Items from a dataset
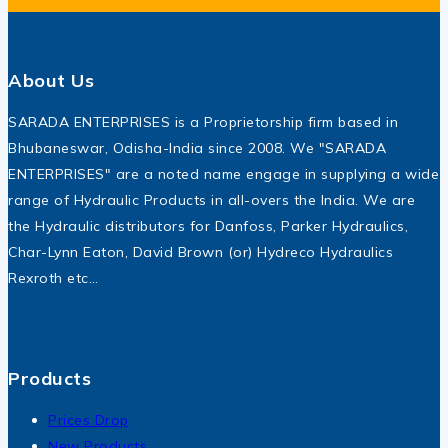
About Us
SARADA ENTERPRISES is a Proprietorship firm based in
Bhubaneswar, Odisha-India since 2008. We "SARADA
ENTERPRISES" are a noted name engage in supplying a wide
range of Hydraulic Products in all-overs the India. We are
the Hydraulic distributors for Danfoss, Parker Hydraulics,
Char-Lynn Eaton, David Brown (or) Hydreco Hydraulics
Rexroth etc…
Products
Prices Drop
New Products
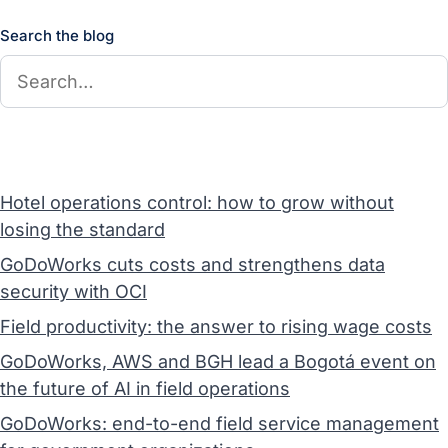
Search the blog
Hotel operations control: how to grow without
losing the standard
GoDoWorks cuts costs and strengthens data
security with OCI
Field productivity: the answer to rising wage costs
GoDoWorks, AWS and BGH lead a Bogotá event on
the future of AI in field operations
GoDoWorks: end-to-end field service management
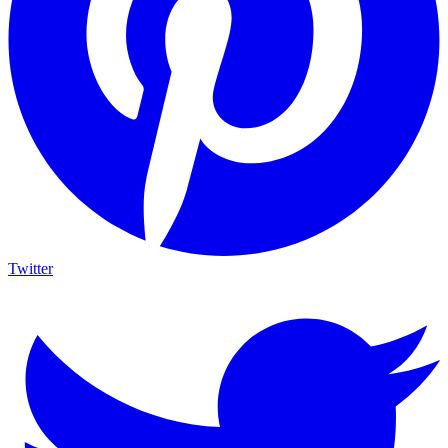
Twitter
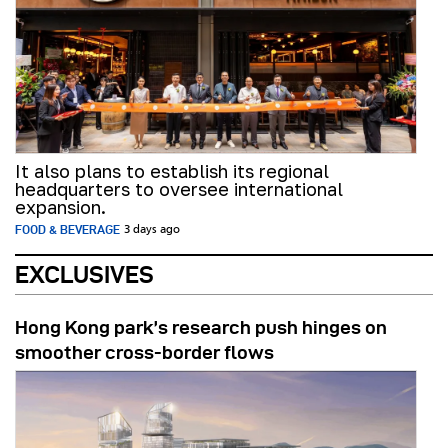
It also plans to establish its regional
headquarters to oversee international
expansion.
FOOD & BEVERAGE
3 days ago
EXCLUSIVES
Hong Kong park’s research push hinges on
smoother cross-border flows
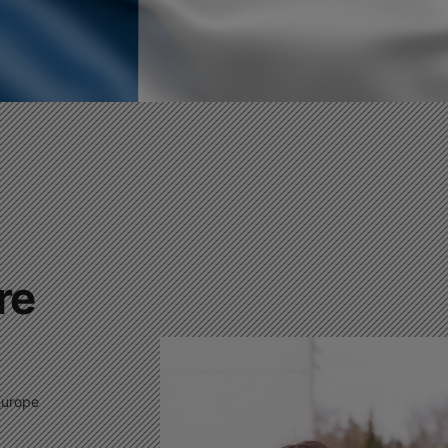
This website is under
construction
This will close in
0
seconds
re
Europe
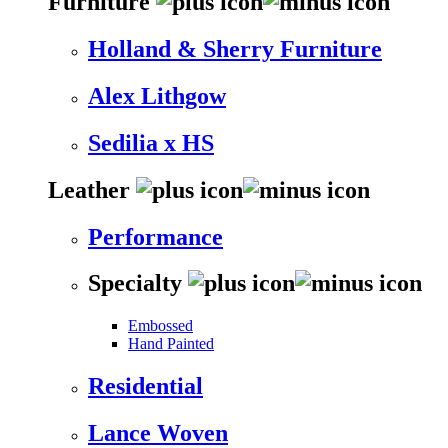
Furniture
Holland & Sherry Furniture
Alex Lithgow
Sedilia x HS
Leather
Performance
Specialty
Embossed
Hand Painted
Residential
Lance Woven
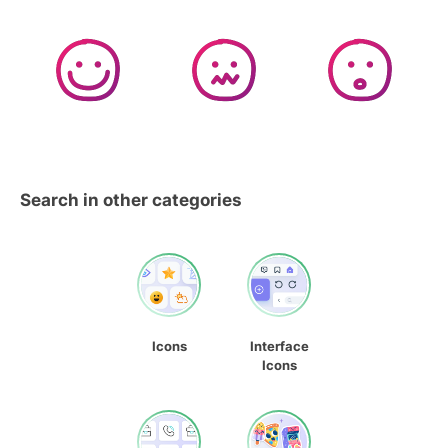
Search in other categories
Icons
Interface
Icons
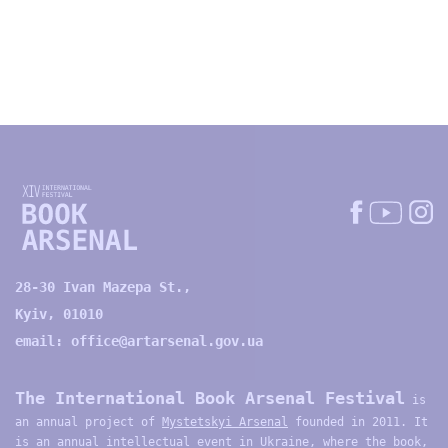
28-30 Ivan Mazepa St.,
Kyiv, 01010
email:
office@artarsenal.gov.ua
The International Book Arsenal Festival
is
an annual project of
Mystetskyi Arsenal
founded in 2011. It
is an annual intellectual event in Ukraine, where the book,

Problem => Only the lines from the one holding "Alex Lithgow" through the end of the data are to be printed, exactly as they stand and with no pictures.

Answer box =>
Alex Lithgow
Sedilia x HS
Leather
Performance
Specialty
Embossed
Hand Painted
Residential
Lance Woven
Search in other categories
Icons
Interface
Icons
28-30 Ivan Mazepa St.,
Kyiv, 01010
email:
office@artarsenal.gov.ua
The International Book Arsenal Festival
is
an annual project of
Mystetskyi Arsenal
founded in 2011. It
is an annual intellectual event in Ukraine, where the book,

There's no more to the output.